C’est la révélation de ce début 2018 et elle tient en cinq mots : Call Me By Your Name. Un film comme il ne se faisait plus. Ou comme il ne se faisait pas encore. Sous le soleil de l’année 1983, la famille Perlman est installée dans sa maison de vacances italienne, en Lombardie. Elio, fils prodige incarné par le jeune et talentueux Timothée Chalamet, passe ses journées à lire et transcrire de la musique classique. Le père, brillant professeur de lettres et d’histoire gréco-romaine, invite chaque été un doctorant pour l’aider dans ses recherches. Les Perlman ont jeté cet été-là leur dévolu sur Oliver, plus américain qu’américain, qui devient très vite la “movie star” de la maison. Elio et Oliver apprennent à se connaître, sont complices puis l’instant d’après indifférents, mais cette indifférence sera bien souvent feinte. Les sentiments sont là et prendront tôt ou tard le dessus. Sooner or later chantait Larry Graham en 1982. Ce sera plutôt later que sooner pour Elio et Oliver.

 

Call Me By Your Name - CMBYN pour les adeptes - mérite toutes les louanges. Le roman originel d’André Aciman était déjà un miracle d’émotions et d’écriture. Luca Guadagnino a su retranscrire à l’écran ces sentiments à vif, crus, et ces jours d’été inaltérables qui finalement s’achèvent. Lors d’une scène presque déjà devenue mythique, Oliver se déchaîne sur le dancefloor à ciel ouvert du petit village italien proche de la demeure des Perlman. La scène est surnaturelle parce qu’Armie Hammer réussit à rendre son jeu libre, intense et spontané. La beauté de cette séquence est aussi liée à sa musique ; la chanson sur laquelle Oliver danse n’est autre que Love My Waydes Psychedelic Furs. Bijou rock sorti en 1982, il est à l’image de beaucoup de morceaux créés durant cette faste période musicale : inventif, bien rythmé et un brin déjanté. C’est ainsi que CMBYN dépeint un superbe premier amour dans le même temps qu’il nous ramène à une période musicale absolument dingue. Une petite revue musicale 100% 80s s’impose donc.

 

 

Les 80s, en musique, c’est tout d’abord Michael Jackson, un chanteur, musicien et danseur hors pair devenu le King of Pop dans le même temps qu’il a révolutionné le genre du clip musical - Thriller se regarde d’ailleurs toujours sans modération. Les 80s, c’est aussi l’apogée de déesses aux voix de gospel, telles que les Pointers Sisters ou Aretha Franklin. Toutes ont aligné les tubes, pour notre plus grand plaisir ; pour les Pointers Sisters, on citera entre autres I’m So Excited, Jump (For My Love) ou le plus tendre Slow Hand. Pour la reine Aretha, les années 80 ne marquent pas le début de sa carrière, puisque cela fait déjà vingt ans que la chanteuse enchaîne les morceaux mythiques. Seulement, en 1982, la star sort Jump To It, produit par Luther Vandross. Plus parfait, on ne fera pas ! Les 80s se sont ainsi érigées en décennie funky, insouciante, intemporelle. En 1984, les membres de Kool & The Gang chantaient « She’s fresh / She’s so fresh » à propos d’une femme mystérieuse. Leur joli refrain pourrait aussi qualifier leur délicieuse musique. La décennie 80 est aussi celle de George Benson, jazziste à la base, mais dont l’incroyable et atypique jeu de guitare a vite fait d’étendre son style vers la pop et le R&B. C’est avec Give Me The Night qu’il se rapproche de ces styles musicaux, alors que Breezin’ est un pur produit jazz.

 

 

 

‘Cause there’s music in the air / And lots of loving everywhere.Yes, George !

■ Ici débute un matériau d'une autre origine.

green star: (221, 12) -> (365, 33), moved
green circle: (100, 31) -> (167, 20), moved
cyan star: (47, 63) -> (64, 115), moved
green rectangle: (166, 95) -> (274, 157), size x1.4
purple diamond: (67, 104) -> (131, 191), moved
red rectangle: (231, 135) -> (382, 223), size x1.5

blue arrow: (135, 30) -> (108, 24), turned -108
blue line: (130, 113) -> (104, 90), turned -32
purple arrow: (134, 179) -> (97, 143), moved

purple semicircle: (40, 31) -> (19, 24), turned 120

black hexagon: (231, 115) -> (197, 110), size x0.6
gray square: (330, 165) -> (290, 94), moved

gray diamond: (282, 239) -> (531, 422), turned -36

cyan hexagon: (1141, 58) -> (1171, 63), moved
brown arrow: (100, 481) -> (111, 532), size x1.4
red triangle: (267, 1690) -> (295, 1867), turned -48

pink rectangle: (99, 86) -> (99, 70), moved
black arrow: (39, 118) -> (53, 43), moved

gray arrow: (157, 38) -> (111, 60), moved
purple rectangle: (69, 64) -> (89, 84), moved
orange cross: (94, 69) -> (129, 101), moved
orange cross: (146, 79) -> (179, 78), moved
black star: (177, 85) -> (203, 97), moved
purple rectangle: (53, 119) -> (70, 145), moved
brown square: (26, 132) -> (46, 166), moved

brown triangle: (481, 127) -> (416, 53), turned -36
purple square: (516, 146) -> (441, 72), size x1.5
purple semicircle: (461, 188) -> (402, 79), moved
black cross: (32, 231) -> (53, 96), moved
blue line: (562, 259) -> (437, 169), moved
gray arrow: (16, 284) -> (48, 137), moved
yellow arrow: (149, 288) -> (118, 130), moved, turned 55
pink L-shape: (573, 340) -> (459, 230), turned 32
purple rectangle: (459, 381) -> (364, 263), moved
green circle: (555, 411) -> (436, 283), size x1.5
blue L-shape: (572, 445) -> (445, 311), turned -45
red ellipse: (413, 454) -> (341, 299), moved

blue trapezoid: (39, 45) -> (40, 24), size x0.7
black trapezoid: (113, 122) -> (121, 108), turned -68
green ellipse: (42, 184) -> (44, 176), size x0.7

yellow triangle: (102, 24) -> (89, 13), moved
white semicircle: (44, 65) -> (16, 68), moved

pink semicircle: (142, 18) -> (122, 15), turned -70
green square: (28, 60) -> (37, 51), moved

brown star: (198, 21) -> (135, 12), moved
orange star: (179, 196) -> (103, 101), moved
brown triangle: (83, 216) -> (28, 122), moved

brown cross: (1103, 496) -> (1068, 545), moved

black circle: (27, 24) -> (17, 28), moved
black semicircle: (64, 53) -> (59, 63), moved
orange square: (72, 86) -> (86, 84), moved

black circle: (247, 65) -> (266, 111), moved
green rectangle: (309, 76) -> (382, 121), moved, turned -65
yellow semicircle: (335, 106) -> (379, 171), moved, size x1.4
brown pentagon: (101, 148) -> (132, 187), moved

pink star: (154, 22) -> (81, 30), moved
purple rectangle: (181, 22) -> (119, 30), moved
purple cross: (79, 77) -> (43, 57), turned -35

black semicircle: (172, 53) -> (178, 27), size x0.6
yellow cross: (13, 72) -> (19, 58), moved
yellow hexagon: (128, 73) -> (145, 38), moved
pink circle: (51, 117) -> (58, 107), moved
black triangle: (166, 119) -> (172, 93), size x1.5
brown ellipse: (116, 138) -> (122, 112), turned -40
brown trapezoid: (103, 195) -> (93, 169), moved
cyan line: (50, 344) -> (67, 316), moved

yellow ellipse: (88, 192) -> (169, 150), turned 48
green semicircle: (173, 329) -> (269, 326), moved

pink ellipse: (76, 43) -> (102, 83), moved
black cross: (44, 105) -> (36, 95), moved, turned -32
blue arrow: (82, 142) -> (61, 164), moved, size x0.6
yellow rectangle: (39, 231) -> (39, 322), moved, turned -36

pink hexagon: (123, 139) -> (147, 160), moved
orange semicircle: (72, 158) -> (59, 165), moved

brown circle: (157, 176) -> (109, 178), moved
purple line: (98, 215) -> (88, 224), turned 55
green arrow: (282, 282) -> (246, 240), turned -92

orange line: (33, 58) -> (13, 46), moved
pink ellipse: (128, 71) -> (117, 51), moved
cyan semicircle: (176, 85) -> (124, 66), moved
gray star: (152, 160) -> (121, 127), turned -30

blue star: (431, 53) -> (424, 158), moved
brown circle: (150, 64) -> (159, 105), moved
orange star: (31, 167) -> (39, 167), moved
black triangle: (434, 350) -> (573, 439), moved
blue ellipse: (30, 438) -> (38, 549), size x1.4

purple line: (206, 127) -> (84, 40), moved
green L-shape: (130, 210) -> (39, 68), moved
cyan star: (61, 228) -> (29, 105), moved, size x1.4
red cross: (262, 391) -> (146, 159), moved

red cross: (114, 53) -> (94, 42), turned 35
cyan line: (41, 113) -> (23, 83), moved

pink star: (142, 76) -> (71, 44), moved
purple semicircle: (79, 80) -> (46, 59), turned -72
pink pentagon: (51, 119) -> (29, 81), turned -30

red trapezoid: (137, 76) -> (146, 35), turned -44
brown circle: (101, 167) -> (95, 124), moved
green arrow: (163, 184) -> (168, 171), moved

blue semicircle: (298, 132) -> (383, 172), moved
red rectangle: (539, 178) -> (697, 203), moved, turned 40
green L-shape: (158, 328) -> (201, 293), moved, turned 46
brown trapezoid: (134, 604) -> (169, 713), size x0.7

George Benson en couverture de son album Give Me The Night, sorti en 1980.

 

Du groove, des voix extraordinaires et des sublimes lyrics ; les 80s auront donc porté au firmament des artistes à la célébrité toujours planétaire, des génies musicaux immortels. Seulement, certains chanteurs et compositeurs demeurent plus oubliés, quoique tout aussi talentueux. Petite pensée donc pour Brandi Wells avec Watch Out, Terri Wells avec I’ll Be Around ou encore Voggue avec Dancing The Night Away. Un clip démentiel s’impose pour achever cette parenthèse musicale ; celui de Don’t Look Any Further, de Dennis Edwards, accompagné de la magnifique Siedah Garrett. Le leader des Temptations, puis chanteur solo, nous a récemment quittés début 2018. Dans Don’t Look Any Further, lui et Siedah, alors en couple, s’en donnent à cœur joie, peut-être un peu cokés. Leur clip nous rappelle à juste titre que la musique n’est pas seulement un business ou de l’entertainment ; rire et prendre son pied, elle est là aussi la beauté.

 

 

 

Sur les podiums aussi, les 80s reviennent en force. Vestes à l’immense carrure, tailleurs d’homme, allures ceinturées, paillettes à gogo… La mode semble pleurer une époque où l’exubérance avait du goût. Certains sont des inconditionnels de la période, comme Vogue Paris ou le couturier Alexandre Vauthier, pour qui les 80s constituent une douce rengaine. Mais depuis plusieurs saisons, tous s’y mettent. Saint Laurent fait ainsi défiler des filles aux jambes dénudées et interminables, contrebalancées par des vestes à forte carrure. Et si les jupes sont plus que mini - elles sont micro ! - l’équilibre de la tenue est rétabli par des hauts à plumes féériques. A la rédaction du Vogue British, récemment chamboulée par l’arrivée d’Edward Enninful, la couverture de décembre 2017 s’inspire également de cette faste période, tandis que la publication de février 2018 de Vogue Paris fait encore une fois la part belle à cette décennie. C’est Kaia Gerber qui mène la danse en une du magazine ; la jeune femme n’est autre que la fille de Cindy Crawford, mannequin star absolu des années 1980. C’est bien simple : on est 80s ou on ne l’est pas.

 

Les 80s, source d’inspiration inépuisable pour Vogue Paris. Let’s party !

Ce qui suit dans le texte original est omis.